潜水士というと、一般的には「潜ることが上手な人」というイメージを持たれがちですが、実際には潜りの技術を駆使しながら、プラスアルファの知識やスキルを生かしてさまざまな領域で活躍をしています。

たとえば、その仕事は人命救助だけではありません。

他にも、建設分野における溶接や切断、塗装などの作業、落下物の捜索、沈没船の引き揚げ、海洋調査、ダイビング指導、撮影など、水中で行うべき仕事がたくさんあります。
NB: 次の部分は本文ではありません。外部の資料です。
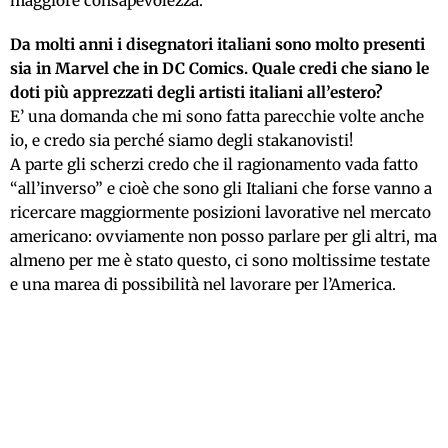
maggiore consapevolezza.
Da molti anni i disegnatori italiani sono molto presenti
sia in Marvel che in DC Comics. Quale credi che siano le
doti più apprezzati degli artisti italiani all’estero?
E’ una domanda che mi sono fatta parecchie volte anche
io, e credo sia perché siamo degli stakanovisti!
A parte gli scherzi credo che il ragionamento vada fatto
“all’inverso” e cioè che sono gli Italiani che forse vanno a
ricercare maggiormente posizioni lavorative nel mercato
americano: ovviamente non posso parlare per gli altri, ma
almeno per me è stato questo, ci sono moltissime testate
e una marea di possibilità nel lavorare per l’America.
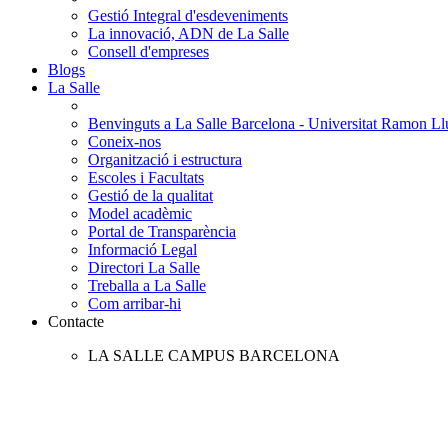
Gestió Integral d'esdeveniments
La innovació, ADN de La Salle
Consell d'empreses
Blogs
La Salle
Benvinguts a La Salle Barcelona - Universitat Ramon Llu
Coneix-nos
Organització i estructura
Escoles i Facultats
Gestió de la qualitat
Model acadèmic
Portal de Transparència
Informació Legal
Directori La Salle
Treballa a La Salle
Com arribar-hi
Contacte
LA SALLE CAMPUS BARCELONA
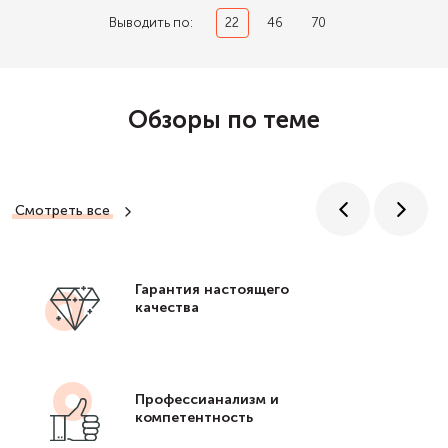
Выводить по:
22
46
70
Обзоры по теме
Смотреть все
Гарантия настоящего
качества
Профессианализм и
компетентность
これらの仕事を的確にこなせる存在として、幅広い業界で潜水士が求められているのです。

陸上とは環境が異なる水中での仕事は誰にでもできることではなく、最低でも潜水士の免許が必要となるほか、作業に応じた専門知識や技能も求められます。

刻々と様子が変わり続ける自然を相手にする大変な仕事ではありますが、「潜水士にしかできないことをやる」という、大きなやりがいを実感できる仕事です。

大きな可能性を秘めている仕事

潜水士の活躍のフィールドは、今後もさらに広がる可能性があります。

また、経験を積むことで仕事の幅を自ら広げていくこともできるのが、潜水士の大きな魅力です。

水中での建設作業に携わるとしても多様な業務があるため、少しずつ技術を身につければ、その分だけやれることが増えていきます。
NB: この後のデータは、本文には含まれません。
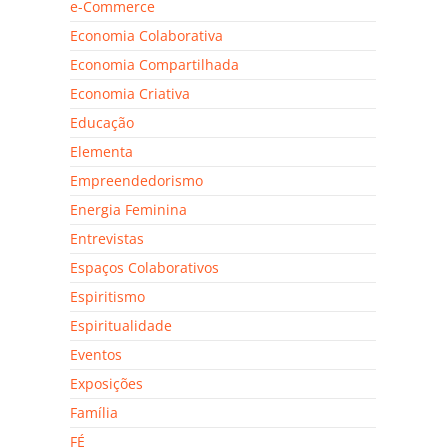
e-Commerce
Economia Colaborativa
Economia Compartilhada
Economia Criativa
Educação
Elementa
Empreendedorismo
Energia Feminina
Entrevistas
Espaços Colaborativos
Espiritismo
Espiritualidade
Eventos
Exposições
Família
FÉ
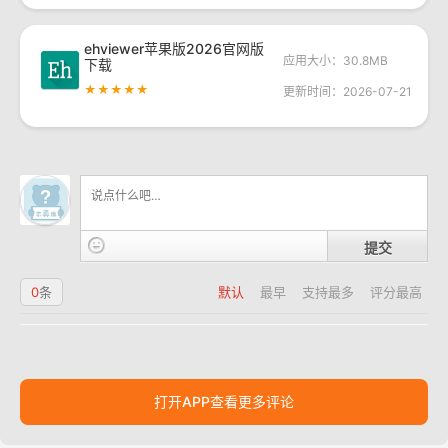
ehviewer苹果版2026官网版
应用大小：30.8MB
下载
★★★★★
更新时间：2026-07-21
提交
0
条
默认
最早
支持最多
评分最高
打开APP查看更多评论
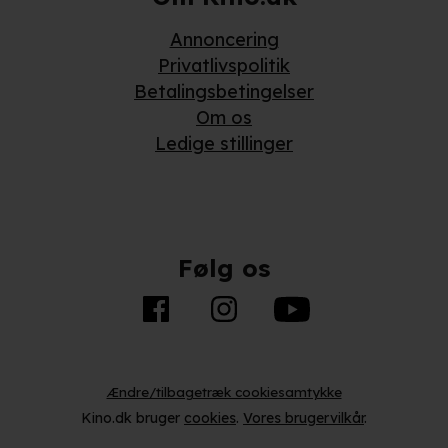
Annoncering
Privatlivspolitik
Betalingsbetingelser
Om os
Ledige stillinger
Følg os
Ændre/tilbagetræk cookiesamtykke
Kino.dk bruger
cookies
.
Vores brugervilkår
.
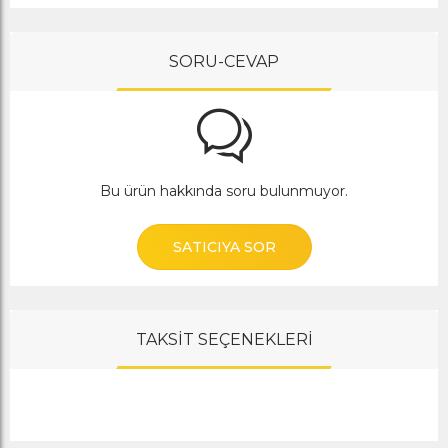
SORU-CEVAP
Bu ürün hakkında soru bulunmuyor.
SATICIYA SOR
TAKSİT SEÇENEKLERİ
難易度の高い仕事だからこそ、この道でスキルアップしていくと、それだけ給料や待遇にも跳ね返ってきます。

その後、人によっては独立してフリーの潜水士としてさまざまな仕事を引き受けたり、大学や研究機関と連携して、調査活動の道に進んでいくといったことも可能です。

とにかく、知識と技術さえあれば、必要とされ続ける世界です。

一人前になるまでには長い時間がかかりますが、日々自分を成長させていくことで、見える景色が変わっていく実感を味わえるでしょう。

ひとつひとつ壁を乗り越えていく喜びが、この仕事を長く続けていくためのモチベーションにもなるはずです。